Limitations of the current capabilities of CSS include:
- Selectors are unable to ascend
- CSS currently offers no way to select a parent or ancestor of an element that satisfies certain criteria. CSS Selectors Level 4, which is still in Working Draft status, proposes such a selector, but only as part of the “complete” selector profile, not the “fast” profile used in dynamic CSS styling. A more advanced selector scheme (such as XPath) would enable more sophisticated style sheets. The major reasons for the CSS Working Group previously rejecting proposals for parent selectors are related to browser performance and incremental rendering issues.
- Vertical control limitations
- While horizontal placement of elements is generally easy to control, vertical placement is frequently unintuitive, convoluted, or outright impossible. Simple tasks, such as centering an element vertically or getting a footer to be placed no higher than bottom of viewport, either require complicated and unintuitive style rules, or simple but widely unsupported rules.
- Absence of expressions
- There is currently no ability to specify property values as simple expressions (such as
margin-left: 10% – 3em + 4px;). This would be useful in a variety of cases, such as calculating the size of columns subject to a constraint on the sum of all columns. However, a working draft with a calc() value to address this limitation has been published by the CSS WG. Internet Explorer versions 5 to 7 support a proprietary expression() statement, with similar functionality. This proprietary expression() statement is no longer supported from Internet Explorer 8 onwards, except in compatibility modes. This decision was taken for "standards compliance, browser performance, and security reasons".
- Lack of column declaration
- While possible in current CSS 3 (using the
column-countmodule), layouts with multiple columns can be complex to implement in CSS 2.1. With CSS 2.1, the process is often done using floating elements, which are often rendered differently by different browsers, different computer screen shapes, and different screen ratios set on standard monitors.
- Cannot explicitly declare new scope independently of position
- Scoping rules for properties such as z-index look for the closest parent element with a position:absolute or position:relative attribute. This odd coupling has undesired effects. For example, it is impossible to avoid declaring a new scope when one is forced to adjust an element's position, preventing one from using the desired scope of a parent element.
- Pseudo-class dynamic behavior not controllable
- Cannot name rules
- There is no way to name a CSS rule, which would allow (for example) client-side scripts to refer to the rule even if its selector changes.
- Cannot include styles from a rule into another rule
- CSS styles often must be duplicated in several rules to achieve a desired effect, causing additional maintenance and requiring more thorough testing.
- Cannot target specific text without altering markup
- Besides the
:first-letterpseudo-element, one cannot target specific ranges of text without needing to utilize place-holder elements.
- Advantages of CSS
- Separation of content from presentation
- CSS facilitates publication of content in multiple presentation formats based on nominal parameters.

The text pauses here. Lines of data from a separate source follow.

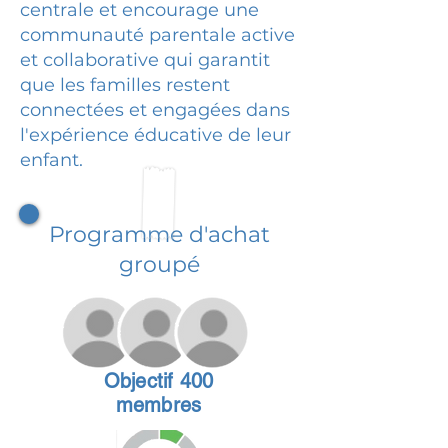
centrale et encourage une
communauté parentale active
et collaborative qui garantit
que les familles restent
connectées et engagées dans
l'expérience éducative de leur
enfant.
Programme d'achat
groupé
Objectif 400
membres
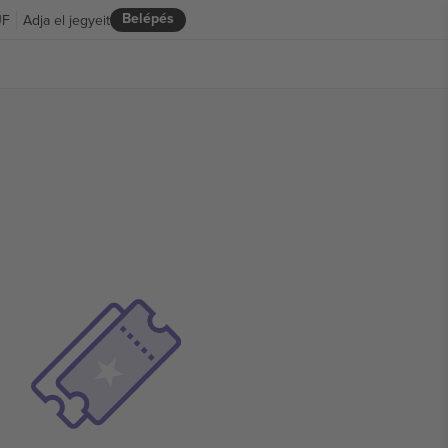
Belépés
UF
Adja el jegyeit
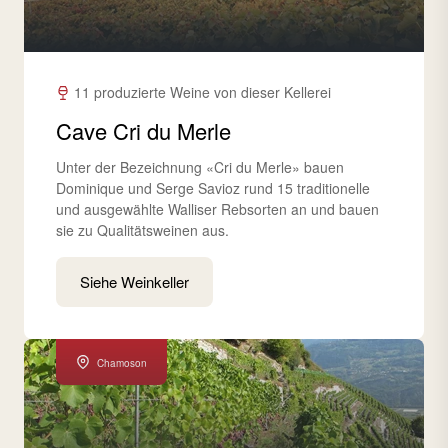
11 produzierte Weine von dieser Kellerei
Cave Cri du Merle
Unter der Bezeichnung «Cri du Merle» bauen
Dominique und Serge Savioz rund 15 traditionelle
und ausgewählte Walliser Rebsorten an und bauen
sie zu Qualitätsweinen aus.
Siehe Weinkeller
Chamoson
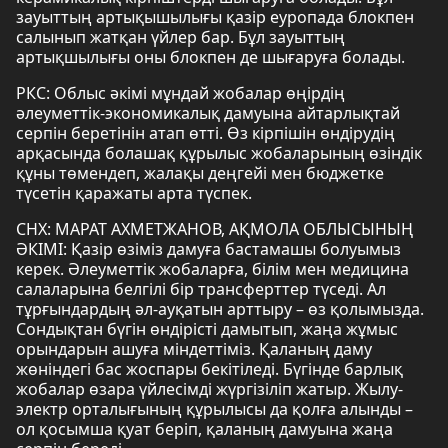
зауыттың артықышылығы қазір еуропада блокпен
салынып жатқан үйлер бар. Бұл зауыттың
артықшылығы оны блокпен де шығаруға болады.
РКС: Облыс әкімі мұндай жобалар өңірдің
әлеуметтік-экономикалық дамуына айтарлықтай
серпін беретінін атап өтті. Өз кірпішін өндірудің
арқасында болашақ құрылыс жобаларының өзіндік
құны төмендеп, жалақы деңгейі мен бюджетке
түсетін қаражаты арта түспек.
СНХ: МАРАТ АХМЕТЖАНОВ, АҚМОЛА ОБЛЫСЫНЫҢ
ӘКІМІ: Қазір өзіміз дамуға бастамашы болуымыз
керек. Әлеуметтік жобаларға, білім мен медицина
салаларына белгілі бір трансферттер түседі. Ал
тұрғындардың әл-ауқатын арттыру – өз қолымызда.
Сондықтан бүгін өндірісті дамытып, жаңа жұмыс
орындарын ашуға міндеттіміз. Қаланың даму
жөніндегі бас жоспары бекітіледі. Бүгінде барлық
жобалар өзара үйлесімді жүргізіліп жатыр. Жылу-
электр орталығының құрылысы да қолға алынды –
ол қосымша қуат беріп, қаланың дамуына жаңа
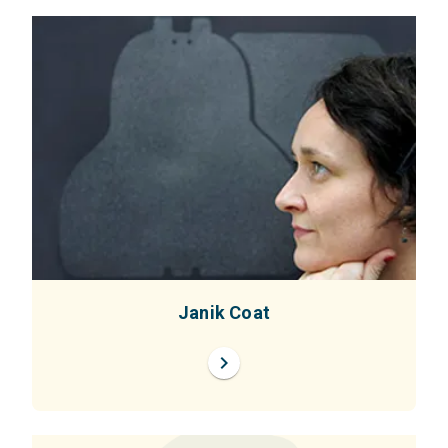
Janik Coat
chevron_right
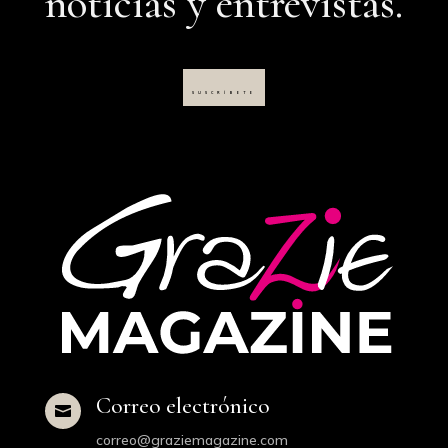
noticias y entrevistas.
SUSCRÍBETE
Correo electrónico

correo@graziemagazine.com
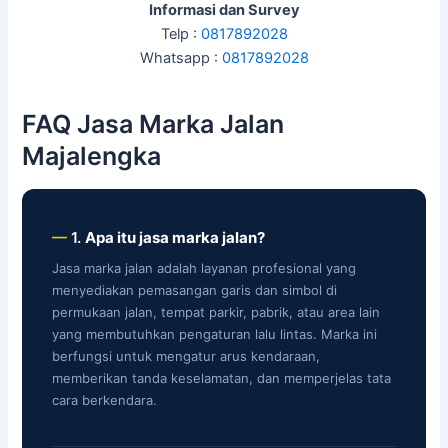
Informasi dan Survey
Telp :
0817892028
Whatsapp :
0817892028
FAQ Jasa Marka Jalan
Majalengka
1.
Apa itu jasa marka jalan?
Jasa marka jalan adalah layanan profesional yang
menyediakan pemasangan garis dan simbol di
permukaan jalan, tempat parkir, pabrik, atau area lain
yang membutuhkan pengaturan lalu lintas. Marka ini
berfungsi untuk mengatur arus kendaraan,
memberikan tanda keselamatan, dan memperjelas tata
cara berkendara.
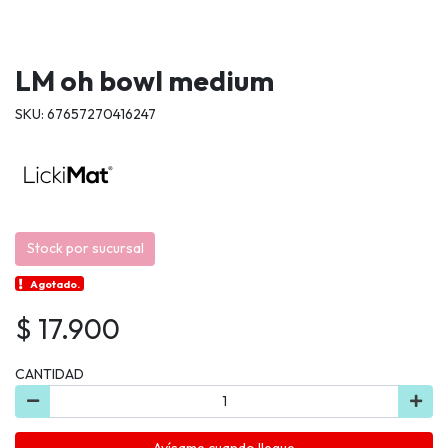
LM oh bowl medium
SKU: 67657270416247
Stock por sucursal
Agotado.
$ 17.900
CANTIDAD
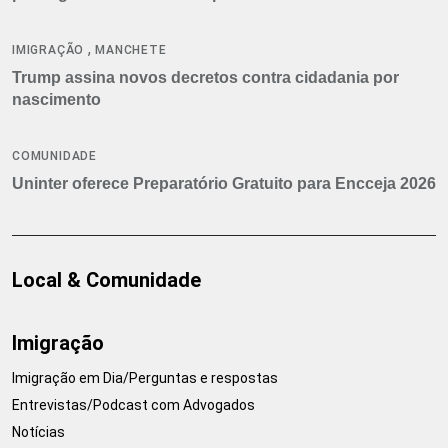
,
IMIGRAÇÃO
MANCHETE
Trump assina novos decretos contra cidadania por
nascimento
COMUNIDADE
Uninter oferece Preparatório Gratuito para Encceja 2026
Local & Comunidade
Imigração
Imigração em Dia/Perguntas e respostas
Entrevistas/Podcast com Advogados
Notícias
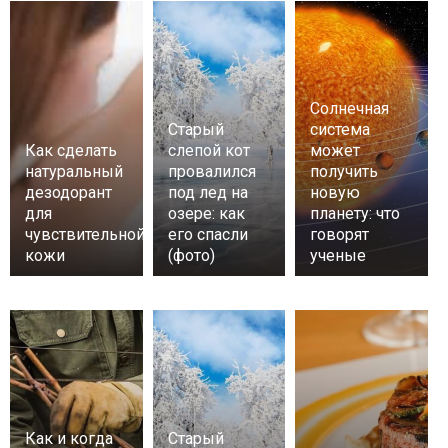
Солнечная
Старый
система
Как сделать
слепой кот
может
натуральный
провалился
получить
дезодорант
под лед на
новую
для
озере: как
планету: что
чувствительной
его спасли
говорят
кожи
(фото)
ученые
Как и когда
Старый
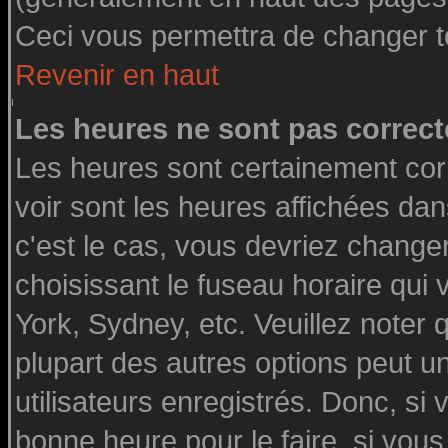
Ceci vous permettra de changer t
Revenir en haut
Les heures ne sont pas correct
Les heures sont certainement cor
voir sont les heures affichées dan
c'est le cas, vous devriez change
choisissant le fuseau horaire qui
York, Sydney, etc. Veuillez noter
plupart des autres options peut u
utilisateurs enregistrés. Donc, si 
bonne heure pour le faire, si vou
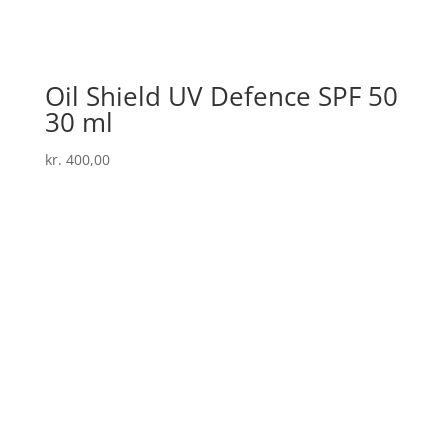
Oil Shield UV Defence SPF 50
30 ml
kr.
400,00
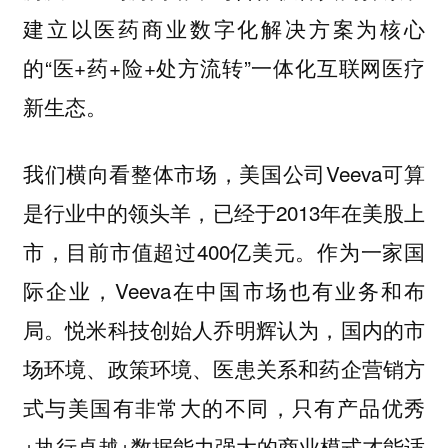
建立以医药商业数字化解决方案为核心
的“医+药+险+处方流转”一体化互联网医疗
新生态。
我们横向看整体市场，美国公司Veeva可算
是行业中的领头羊，已经于2013年在美股上
市，目前市值超过400亿美元。作为一家国
际企业，Veeva在中国市场也有业务和布
局。悦米科技创始人乔明辉认为，国内的市
场环境、政策环境、医患关系和药企营销方
式与美国有非常大的不同，只有产品优秀
+执行卓越+数据能力强大的商业模式才能适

Nominal parameters include explicit user preferences, different web browsers, the type of device being used to view the content (a desktop computer or mobile Internet device), the geographic location of the user and many other variables.
- A stylesheet, internal or external, specifies the style once for a range of HTML elements selected by
class, type or relationship to others. This is much more efficient than repeating style information inline for each occurrence of the element. An external stylesheet is usually stored in the browser cache, and can therefore be used on multiple pages without being reloaded, further reducing data transfer over a network.
- Page reformatting
- With a simple change of one line, a different style sheet can be used for the same page. This has advantages for accessibility, as well as providing the ability to tailor a page or site to different target devices. Furthermore, devices not able to understand the styling still display the content.

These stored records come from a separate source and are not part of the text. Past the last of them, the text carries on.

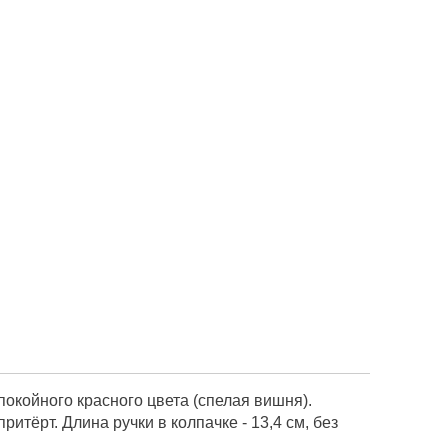
окойного красного цвета (спелая вишня).
тёрт. Длина ручки в колпачке - 13,4 см, без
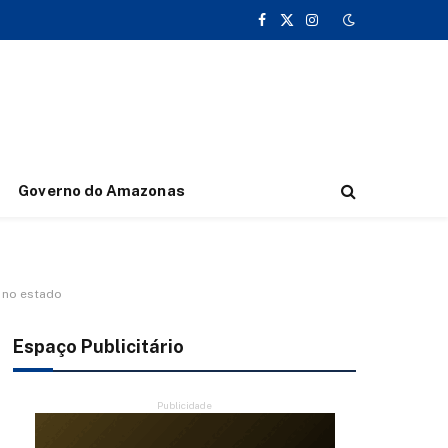
Facebook
X
Instagram
(Twitter)
Governo do Amazonas
 no estado
Espaço Publicitário
Publicidade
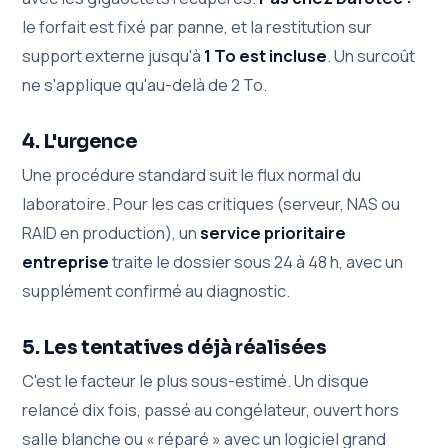
le forfait est fixé par panne, et la restitution sur
support externe jusqu'à
1 To est incluse
. Un surcoût
ne s'applique qu'au-delà de 2 To.
4. L'urgence
Une procédure standard suit le flux normal du
laboratoire. Pour les cas critiques (serveur, NAS ou
RAID en production), un
service prioritaire
entreprise
traite le dossier sous 24 à 48 h, avec un
supplément confirmé au diagnostic.
5. Les tentatives déjà réalisées
C'est le facteur le plus sous-estimé. Un disque
relancé dix fois, passé au congélateur, ouvert hors
salle blanche ou « réparé » avec un logiciel grand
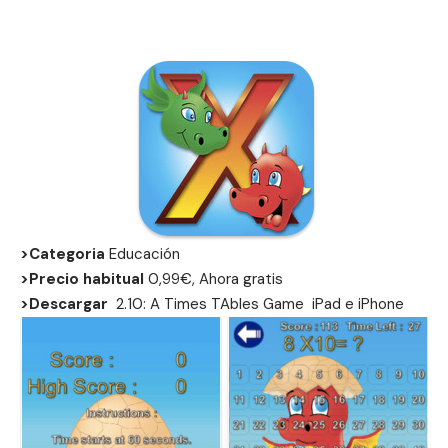
>Categoria
Educación
>Precio habitual
0,99€, Ahora gratis
>Descargar
2.10: A Times TAbles Game
iPad
e
iPhone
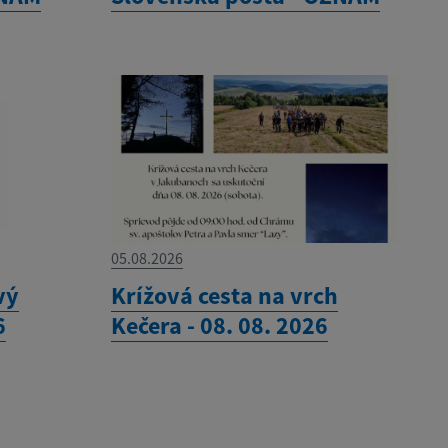
05.08.2026
vý
Krížová cesta na vrch
6
Kečera - 08. 08. 2026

- Without CSS, web designers must typically lay out their pages with techniques such as HTML tables that hinder accessibility for vision-impaired users
- Site-wide consistency
- When CSS is used effectively, in terms of inheritance and "cascading," a global style sheet can be used to affect and style elements site-wide. If the situation arises that the styling of the elements should need to be changed or adjusted, these changes can be made by editing rules in the global style sheet. Before CSS, this sort of maintenance was more difficult, expensive and time-consuming.